Some purists who are more determined to refine the use of specific types of sensor data might see format variety as a secondary question, but for others, it’s a big part of building that new picture window into our digital lives. For instance, think about a real-time data system tracking a physical person. Sure, you can get a vibrant narration of that person’s movements, activities, and behaviors just from a set of geospatial sensors, if they are ubiquitous enough, but what about if you add data from video? All of a sudden, everything becomes a lot clearer.
Variety means more work, though.
“Handling diverse and messy data requires a lot of cleanup and preparation,” writes Edd Dumbill in a 2013 Forbes piece that talks about the challenge of getting enterprise data from a scattered field into one giant mechanism for analysis. Dumbill points out that the average business often has trouble with the aggregation and the analysis, partly because it’s so difficult to really define data assets for analytical purposes. Still, the more businesses dig down into their data stores and “tag” for conceptual interoperability, the more detailed their digital masterpieces become.
As you might imagine, conceptual interoperability and related advances don’t mean that data will flow anywhere it can be used, especially not all at once.
“Data interoperability does not imply free sharing,” Milenkovic writes in his paper, and it’s likely that various privacy issues will continue to confound the most advanced projects well after the means to operate is in hand. In response, Data Scientists are hard at work designing elaborate systems where servers will take and store permission, work on layers below the actual aggregation, and try to triage and parse data delivery according to user-generated rules. Here is one example from GitHub revealing a complex system for service provisioning.
What all of this has in common is an obsession with metadata, and an admission that contextual data is the lifeblood of any truly profound system that’s using the Internet of Things (or any other kind of system) to gather and interpret information. As some of these researchers so clearly point out, sensor data without its metadata is often just hashes of numbers. It’s the metadata and descriptive tagging that must be designed, maintained, and deployed in order to even allow modern systems to build that fourth dimension in a virtual space. Making metadata “semantic” is a core process that is so much like managing the lexicon of the human language or cataloguing the scientific species of the world. It’s an effort to impose order on chaos.

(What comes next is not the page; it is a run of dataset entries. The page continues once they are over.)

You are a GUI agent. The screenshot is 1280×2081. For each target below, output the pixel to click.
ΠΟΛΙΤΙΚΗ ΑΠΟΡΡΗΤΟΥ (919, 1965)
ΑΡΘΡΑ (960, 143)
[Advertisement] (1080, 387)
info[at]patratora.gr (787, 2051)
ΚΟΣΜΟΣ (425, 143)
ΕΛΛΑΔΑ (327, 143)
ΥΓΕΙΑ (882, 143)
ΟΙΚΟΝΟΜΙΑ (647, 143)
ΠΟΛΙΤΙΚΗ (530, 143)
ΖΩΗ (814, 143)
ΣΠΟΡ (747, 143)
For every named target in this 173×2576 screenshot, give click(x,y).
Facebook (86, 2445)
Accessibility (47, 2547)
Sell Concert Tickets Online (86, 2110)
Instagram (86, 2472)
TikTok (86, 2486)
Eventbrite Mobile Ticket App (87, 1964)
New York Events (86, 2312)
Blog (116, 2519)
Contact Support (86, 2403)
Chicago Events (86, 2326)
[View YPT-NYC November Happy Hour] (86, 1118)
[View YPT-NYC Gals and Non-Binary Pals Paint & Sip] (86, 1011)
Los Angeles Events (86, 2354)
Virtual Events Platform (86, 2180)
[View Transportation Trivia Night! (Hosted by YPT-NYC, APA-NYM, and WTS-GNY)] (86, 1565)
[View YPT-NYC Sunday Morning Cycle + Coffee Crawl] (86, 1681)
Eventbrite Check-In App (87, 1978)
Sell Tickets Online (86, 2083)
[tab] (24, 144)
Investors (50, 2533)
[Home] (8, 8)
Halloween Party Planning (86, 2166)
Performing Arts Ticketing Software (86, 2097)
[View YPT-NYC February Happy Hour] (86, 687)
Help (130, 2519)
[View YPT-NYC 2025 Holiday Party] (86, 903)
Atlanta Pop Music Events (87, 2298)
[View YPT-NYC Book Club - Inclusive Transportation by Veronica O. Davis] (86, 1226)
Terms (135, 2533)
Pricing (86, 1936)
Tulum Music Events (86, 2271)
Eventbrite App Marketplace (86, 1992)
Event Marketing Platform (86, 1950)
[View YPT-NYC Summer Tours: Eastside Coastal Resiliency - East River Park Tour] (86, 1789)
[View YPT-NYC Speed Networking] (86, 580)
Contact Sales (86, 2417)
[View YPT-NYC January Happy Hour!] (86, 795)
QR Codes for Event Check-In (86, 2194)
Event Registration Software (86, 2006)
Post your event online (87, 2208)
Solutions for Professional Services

JSON and its successor JSON-LD are helping engineers to chase this kind of structural evolution on the Internet. When other kinds of device-specific systems catch up, that conceptual interoperability should start to evolve in a big way. Until then, we’re just on the cusp of an age in which our technologies can tell us much more about ourselves and our environment than our five senses can. Will the change be swift? And what will it mean for human societies? Efforts to improve the use of sensor metadata are one way that today’s IT pioneers are putting out their feelers toward what the rest of the 21st century has in store.